--- Data supplied ---

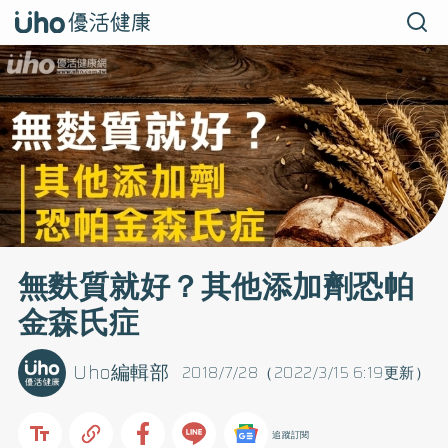
無麩質就好？其他添加劑恐帕
金森氏症
Uho編輯部
2018/7/28（2022/3/15 6:19更新）
追蹤訂閱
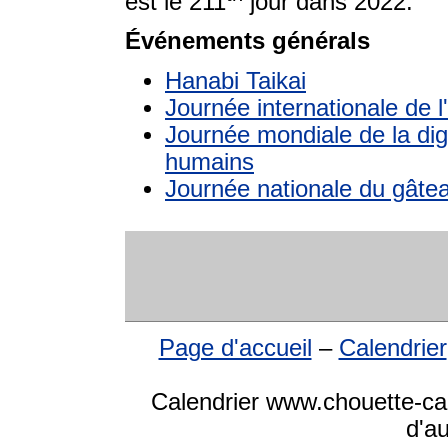
est le 211
jour dans 2022.
Événements générals
Hanabi Taikai
Journée internationale de l
Journée mondiale de la dign
humains
Journée nationale du gâte
Page d'accueil
–
Calendrier
Calendrier www.chouette-cale
d'a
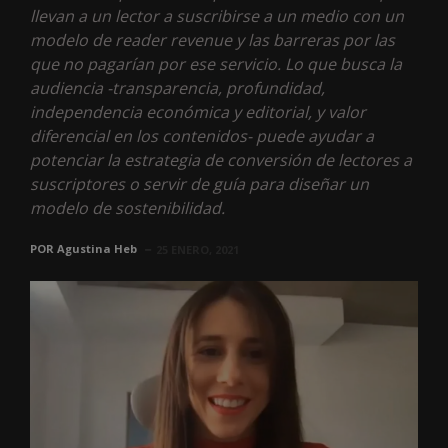
llevan a un lector a suscribirse a un medio con un
modelo de reader revenue y las barreras por las
que no pagarían por ese servicio. Lo que busca la
audiencia -transparencia, profundidad,
independencia económica y editorial, y valor
diferencial en los contenidos- puede ayudar a
potenciar la estrategia de conversión de lectores a
suscriptores o servir de guía para diseñar un
modelo de sostenibilidad.
POR
Agustina Heb
25 ENERO, 2021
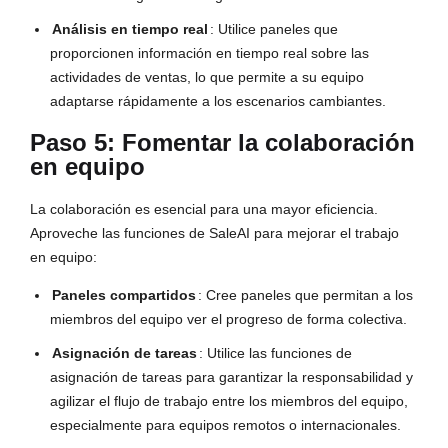
Análisis en tiempo real
: Utilice paneles que
proporcionen información en tiempo real sobre las
actividades de ventas, lo que permite a su equipo
adaptarse rápidamente a los escenarios cambiantes.
Paso 5: Fomentar la colaboración
en equipo
La colaboración es esencial para una mayor eficiencia. 
Aproveche las funciones de SaleAI para mejorar el trabajo 
en equipo:
Paneles compartidos
: Cree paneles que permitan a los
miembros del equipo ver el progreso de forma colectiva.
Asignación de tareas
: Utilice las funciones de
asignación de tareas para garantizar la responsabilidad y
agilizar el flujo de trabajo entre los miembros del equipo,
especialmente para equipos remotos o internacionales.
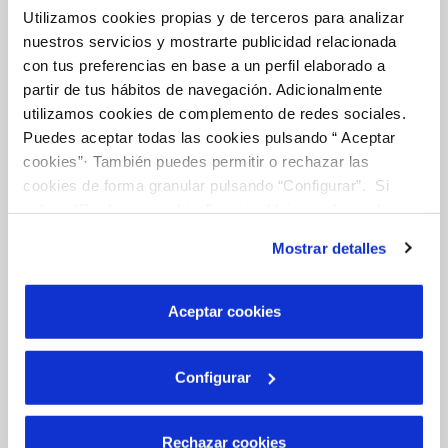
Utilizamos cookies propias y de terceros para analizar
nuestros servicios y mostrarte publicidad relacionada
Tu Agua
con tus preferencias en base a un perfil elaborado a
partir de tus hábitos de navegación. Adicionalmente
utilizamos cookies de complemento de redes sociales.
NUESTRO PAPEL EN EL CICLO URBANO
Puedes aceptar todas las cookies pulsando “ Aceptar
CALIDAD
cookies”· También puedes permitir o rechazar las
cookies de forma granular pulsando “Configurar”. Si
CUIDADOS DEL AGUA
pulsas “Rechazar cookies”, equivaldrá a rechazar la
instalación de todas las cookies salvo las necesarias que
Mostrar detalles
son indispensables para que el sitio web funcione y que
Otros Servicios
por tanto no se pueden desactivar. Puedes consultar
más información en nuestra
Política de Cookies
Aceptar cookies
RED URBANA DE RIEGO
Configurar
MANTENIMIENTO DE FUENTES PROPIAS
Rechazar cookies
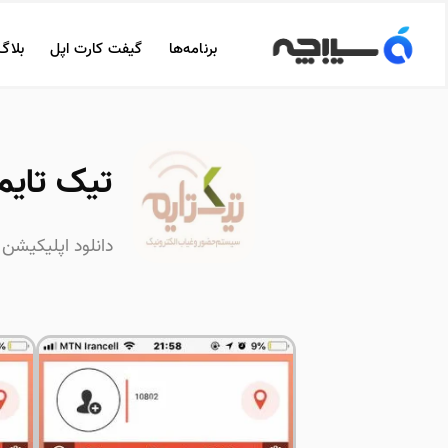
برنامه‌ها
گیفت کارت اپل
بلاگ
تیک تایم | ime
دانلود اپلیکیشن 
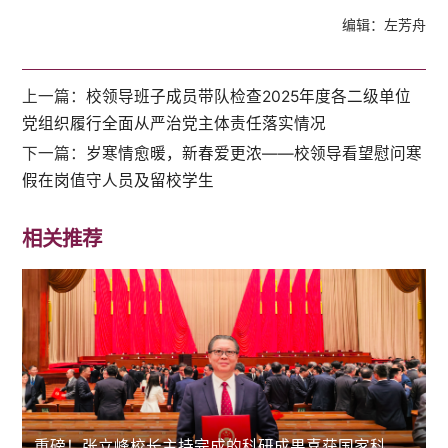
编辑：左芳舟
上一篇：
校领导班子成员带队检查2025年度各二级单位
党组织履行全面从严治党主体责任落实情况
下一篇：
岁寒情愈暖，新春爱更浓——校领导看望慰问寒
假在岗值守人员及留校学生
相关推荐
重磅！张立峰校长主持完成的科研成果喜获国家科技进步二等奖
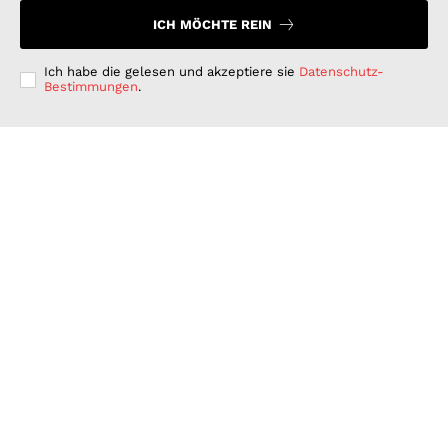
ICH MÖCHTE REIN
Ich habe die gelesen und akzeptiere sie
Datenschutz-
Bestimmungen
.
Langfristig denken, kurzfristig handeln: Warum
deutsche Unternehmen bei der ESG-Umsetzung hinter
ihren Möglichkeiten zurückbleiben
GESCHÄFT & DIENSTLEISTUNGEN
Juli 15, 2026
Wenn Strom plötzlich Wälder rettet: PLAN-B NET
ZERO wird erster B2B Rewilding-Partner von Planet
Wild
WISSENSCHAFT UND TECHNIK
Juni 15, 2026
Was Kunden unter fairen Stromverträgen verstehen:
Wie PLAN-B NET ZERO darauf reagiert
FINANZEN UND VERTRAG
Juni 15, 2026
© 2026 Nachrichten Morgen. Alle Rechte vorbehalten.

---

__Required action__: Exactly the lines above from the one that contains "diferencial en los contenidos- puede ayudar a" down to the one that contains "especialmente para equipos" are to be output, both ends kept and pictures omitted.

__Exercise response__:
diferencial en los contenidos- puede ayudar a
potenciar la estrategia de conversión de lectores a
suscriptores o servir de guía para diseñar un
modelo de sostenibilidad.
POR
Agustina Heb
25 ENERO, 2021
Análisis en tiempo real
: Utilice paneles que
proporcionen información en tiempo real sobre las
actividades de ventas, lo que permite a su equipo
adaptarse rápidamente a los escenarios cambiantes.
Paso 5: Fomentar la colaboración
en equipo
La colaboración es esencial para una mayor eficiencia. 
Aproveche las funciones de SaleAI para mejorar el trabajo 
en equipo:
Paneles compartidos
: Cree paneles que permitan a los
miembros del equipo ver el progreso de forma colectiva.
Asignación de tareas
: Utilice las funciones de
asignación de tareas para garantizar la responsabilidad y
agilizar el flujo de trabajo entre los miembros del equipo,
especialmente para equipos remotos o internacionales.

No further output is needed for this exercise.